Incidentally, this is not the first time people have gazed towards the cold expanse of outer space in search of commercial coffee applications. Earlier this year, a Dubai startup called Space Roasters made headlines with a ridiculous idea to commercialize coffee that was roasted by heat caused from re-entry into the atmosphere. This, of course, never happened, and the company’s original domain is now occupied by someone rightly making fun of the bogus venture. In October of 2018, the Brooklyn, New York, roasting company Superlost raised $424 on Kickstarter with a promise to send five pounds of coffee via a balloon into space before the coffee would be delivered to backers. That, of course, also never happened.
Leaning less on gimmickry, FRB already has a track record in the coffee industry through its partnership with Frinj Coffee, which is working to create plants that are suitable for commercial growth in California.
The goal here is not to someday grow coffee in space, but to leverage humanity’s relatively newfound access to space to help conduct research towards terrestrial goals. In coffee, that may mean more resilient plants as climates change throughout the coffee-growing world, the company suggested.
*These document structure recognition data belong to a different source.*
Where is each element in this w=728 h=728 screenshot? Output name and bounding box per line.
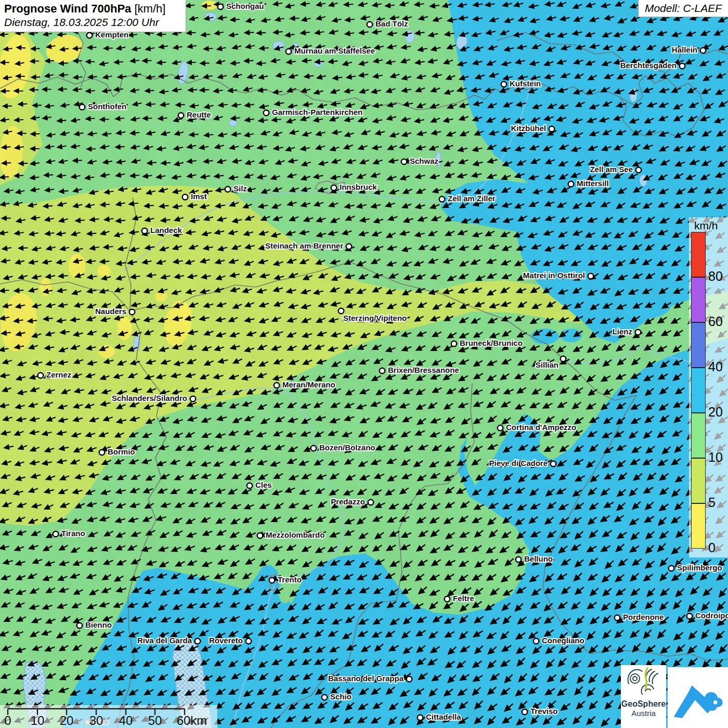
city-marker bbox=[367, 22, 373, 28]
scale-tick-label: 0 bbox=[4, 713, 11, 727]
city-label: Berchtesgaden bbox=[620, 61, 677, 70]
city-marker bbox=[635, 330, 641, 335]
geosphere-country: Austria bbox=[621, 709, 666, 718]
mountain-cloud-icon bbox=[668, 667, 728, 728]
city-label: Cortina d'Ampezzo bbox=[506, 423, 576, 432]
city-label: Trento bbox=[278, 575, 302, 584]
city-label: Pieve di Cadore bbox=[489, 459, 548, 467]
city-marker bbox=[501, 82, 507, 87]
wind-forecast-screenshot: IseoSchongauBad TölzKemptenMurnau am Sta… bbox=[0, 0, 728, 728]
city-label: Matrei in Osttirol bbox=[523, 271, 585, 280]
city-marker bbox=[401, 159, 407, 165]
city-label: Belluno bbox=[524, 554, 553, 563]
city-marker bbox=[183, 194, 188, 200]
city-label: Kufstein bbox=[510, 79, 541, 88]
city: Brixen/Bressanone bbox=[380, 366, 459, 374]
city: Mezzolombardo bbox=[257, 530, 325, 539]
scale-tick-label: 10 bbox=[31, 713, 45, 727]
city-label: Schongau bbox=[226, 2, 264, 10]
legend-color-step bbox=[691, 503, 706, 549]
city: Matrei in Osttirol bbox=[523, 271, 593, 280]
city-label: Mittersill bbox=[577, 179, 609, 188]
title-box: Prognose Wind 700hPa [km/h] Dienstag, 18… bbox=[0, 0, 186, 32]
city-marker bbox=[700, 48, 706, 54]
city-marker bbox=[129, 309, 135, 315]
legend-value: 60 bbox=[708, 315, 723, 328]
city-marker bbox=[368, 500, 374, 505]
city-marker bbox=[178, 113, 184, 119]
city-label: Cles bbox=[255, 480, 272, 489]
city-marker bbox=[636, 167, 642, 173]
city: Spilimbergo bbox=[669, 563, 722, 572]
city-label: Brixen/Bressanone bbox=[388, 366, 459, 374]
city-label: Zernez bbox=[46, 370, 71, 379]
city-marker bbox=[498, 425, 503, 431]
legend-color-step bbox=[691, 277, 706, 322]
city-label: Sterzing/Vipiteno bbox=[343, 314, 407, 322]
forecast-map: IseoSchongauBad TölzKemptenMurnau am Sta… bbox=[0, 0, 728, 728]
city-marker bbox=[407, 677, 412, 682]
city-marker bbox=[551, 461, 556, 467]
city-label: Pordenone bbox=[623, 613, 664, 621]
legend-value: 10 bbox=[708, 451, 723, 464]
city-label: Murnau am Staffelsee bbox=[294, 46, 375, 55]
city-label: Treviso bbox=[530, 707, 558, 716]
legend-value: 0 bbox=[708, 541, 716, 554]
city-marker bbox=[687, 614, 693, 619]
city-label: Riva del Garda bbox=[137, 636, 192, 645]
legend-color-step bbox=[691, 232, 706, 277]
city-marker bbox=[142, 228, 148, 234]
city-label: Sillian bbox=[536, 360, 558, 369]
city-marker bbox=[38, 373, 44, 379]
city-marker bbox=[380, 368, 385, 374]
city-label: Garmisch-Partenkirchen bbox=[272, 108, 362, 116]
city-marker bbox=[615, 615, 620, 621]
city-marker bbox=[225, 187, 231, 192]
city: Pieve di Cadore bbox=[489, 459, 556, 467]
legend-panel: km/h 806040201050 bbox=[689, 217, 728, 557]
city-marker bbox=[80, 105, 85, 110]
geosphere-contour-icon bbox=[625, 665, 663, 698]
forecast-datetime: Dienstag, 18.03.2025 12:00 Uhr bbox=[4, 16, 181, 29]
city-marker bbox=[274, 383, 280, 388]
city-label: Feltre bbox=[453, 594, 474, 603]
scale-bar-graphic: 0102030405060km bbox=[0, 705, 217, 728]
city: Meran/Merano bbox=[274, 380, 335, 389]
city: Bruneck/Brunico bbox=[451, 339, 523, 347]
city: Cortina d'Ampezzo bbox=[498, 423, 577, 432]
city: Bozen/Bolzano bbox=[311, 443, 375, 452]
city-label: Schio bbox=[330, 692, 352, 701]
city: Steinach am Brenner bbox=[265, 241, 352, 250]
scale-tick-label: 40 bbox=[119, 713, 133, 727]
city-marker bbox=[534, 639, 539, 644]
city-label: Zell am Ziller bbox=[448, 194, 496, 203]
city-label: Bassano del Grappa bbox=[328, 674, 404, 683]
city-label: Bozen/Bolzano bbox=[319, 443, 375, 452]
city-label: Silz bbox=[233, 184, 247, 193]
geosphere-org-name: GeoSphere bbox=[621, 699, 666, 709]
city-marker bbox=[77, 623, 83, 629]
city: Zell am Ziller bbox=[439, 194, 496, 203]
city-marker bbox=[522, 709, 528, 715]
geosphere-logo-box: GeoSphere Austria bbox=[621, 665, 666, 728]
city-marker bbox=[418, 715, 423, 721]
city-marker bbox=[346, 244, 352, 250]
city-label: Lienz bbox=[613, 327, 632, 336]
legend-value: 80 bbox=[708, 270, 723, 283]
legend-color-step bbox=[691, 368, 706, 413]
city-marker bbox=[218, 4, 224, 10]
city-marker bbox=[451, 341, 457, 347]
city-label: Imst bbox=[191, 192, 207, 201]
city-marker bbox=[246, 639, 252, 644]
city-label: Nauders bbox=[95, 307, 126, 316]
legend-value: 40 bbox=[708, 360, 723, 373]
city: Garmisch-Partenkirchen bbox=[264, 108, 363, 116]
city-label: Bad Tölz bbox=[375, 19, 408, 28]
city-marker bbox=[331, 185, 337, 191]
city-label: Innsbruck bbox=[340, 183, 377, 191]
city-label: Zell am See bbox=[590, 165, 633, 174]
city: Schlanders/Silandro bbox=[112, 394, 196, 402]
city-marker bbox=[549, 126, 555, 132]
scale-tick-label: 60km bbox=[177, 713, 207, 727]
city-marker bbox=[286, 49, 292, 55]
“Because of rising temperatures due to climate change, there are many environments on earth that are unable to support crops that once thrived in those regions,” FRB said in its announcement. “Learning how plants respond to novel environments — such as space — can help companies like Front Range Biosciences breed crops to thrive in locations where they have not performed successfully in the past.”
Nick Brown
Nick Brown is the editor of Daily Coffee News by Roast Magazine.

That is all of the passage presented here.